RECORD EXTRACTS:
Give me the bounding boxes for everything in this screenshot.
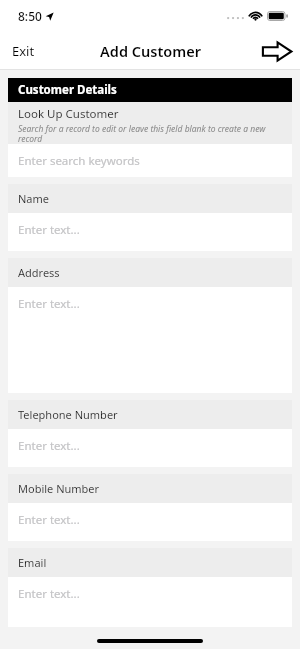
staticText: Customer Details — [18, 82, 117, 98]
staticText: Name — [18, 191, 50, 206]
staticText: Enter text... — [18, 512, 80, 528]
staticText: Address — [18, 265, 60, 280]
staticText: Enter text... — [18, 586, 80, 602]
button[interactable]: Enter text... — [8, 577, 292, 627]
staticText: Add Customer — [100, 41, 201, 61]
staticText: Look Up Customer — [18, 106, 119, 122]
staticText: Enter text... — [18, 222, 80, 238]
button[interactable]: Name — [8, 184, 292, 213]
button[interactable]: Next — [254, 32, 300, 70]
button[interactable]: Enter text... — [8, 429, 292, 467]
staticText: Enter text... — [18, 438, 80, 454]
button[interactable]: Enter text... — [8, 287, 292, 393]
staticText: 8:50 — [18, 8, 42, 24]
staticText: Enter search keywords — [18, 153, 140, 169]
button[interactable]: Look Up Customer — [8, 102, 292, 144]
button[interactable]: Enter text... — [8, 213, 292, 251]
button[interactable]: Telephone Number — [8, 400, 292, 429]
staticText: Exit — [12, 42, 35, 60]
button[interactable]: Email — [8, 548, 292, 577]
staticText: Telephone Number — [18, 407, 118, 422]
button[interactable]: Exit — [0, 32, 58, 70]
staticText: Enter text... — [18, 296, 80, 312]
button[interactable]: Mobile Number — [8, 474, 292, 503]
staticText: Search for a record to edit or leave thi… — [18, 123, 284, 144]
button[interactable]: Enter text... — [8, 503, 292, 541]
staticText: Mobile Number — [18, 481, 100, 496]
staticText: Email — [18, 555, 47, 570]
button[interactable]: Address — [8, 258, 292, 287]
button[interactable]: Enter search keywords — [8, 144, 292, 177]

WORK TO COMPLETE:
Would you restate the listing word for word without its pictures?

SOLUTION TO THIS EXERCISE:
Give me the bounding boxes for everything in this screenshot.
staticText: Customer Details — [18, 82, 117, 98]
staticText: Name — [18, 191, 50, 206]
staticText: Enter text... — [18, 512, 80, 528]
staticText: Address — [18, 265, 60, 280]
staticText: Enter text... — [18, 586, 80, 602]
button[interactable]: Enter text... — [8, 577, 292, 627]
staticText: Add Customer — [100, 41, 201, 61]
staticText: Look Up Customer — [18, 106, 119, 122]
staticText: Enter text... — [18, 222, 80, 238]
button[interactable]: Name — [8, 184, 292, 213]
button[interactable]: Next — [254, 32, 300, 70]
button[interactable]: Enter text... — [8, 429, 292, 467]
staticText: Enter text... — [18, 438, 80, 454]
button[interactable]: Enter text... — [8, 287, 292, 393]
staticText: 8:50 — [18, 8, 42, 24]
staticText: Enter search keywords — [18, 153, 140, 169]
button[interactable]: Look Up Customer — [8, 102, 292, 144]
button[interactable]: Enter text... — [8, 213, 292, 251]
button[interactable]: Telephone Number — [8, 400, 292, 429]
staticText: Exit — [12, 42, 35, 60]
button[interactable]: Email — [8, 548, 292, 577]
staticText: Telephone Number — [18, 407, 118, 422]
button[interactable]: Exit — [0, 32, 58, 70]
staticText: Enter text... — [18, 296, 80, 312]
button[interactable]: Mobile Number — [8, 474, 292, 503]
staticText: Search for a record to edit or leave thi… — [18, 123, 284, 144]
button[interactable]: Enter text... — [8, 503, 292, 541]
staticText: Mobile Number — [18, 481, 100, 496]
staticText: Email — [18, 555, 47, 570]
button[interactable]: Address — [8, 258, 292, 287]
button[interactable]: Enter search keywords — [8, 144, 292, 177]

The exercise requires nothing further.